## What is expected
With pictures removed, the data below should be returned exactly.

## Data shown
········

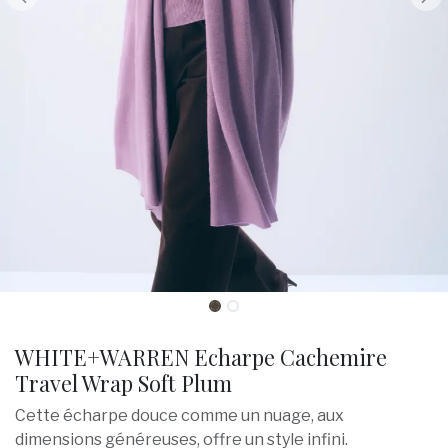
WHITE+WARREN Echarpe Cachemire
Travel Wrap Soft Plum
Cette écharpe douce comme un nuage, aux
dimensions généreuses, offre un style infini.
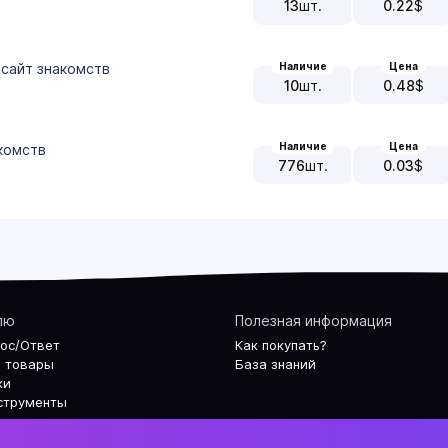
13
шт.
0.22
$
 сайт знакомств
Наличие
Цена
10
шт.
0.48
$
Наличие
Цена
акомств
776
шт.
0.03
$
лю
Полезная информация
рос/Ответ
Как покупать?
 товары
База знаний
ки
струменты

········

## Result
WHITE+WARREN Echarpe Cachemire
Travel Wrap Soft Plum
Cette écharpe douce comme un nuage, aux
dimensions généreuses, offre un style infini.
13
шт.
0.22
$
 сайт знакомств
Наличие
Цена
10
шт.
0.48
$
Наличие
Цена
акомств
776
шт.
0.03
$
лю
Полезная информация
рос/Ответ
Как покупать?
 товары
База знаний
ки
струменты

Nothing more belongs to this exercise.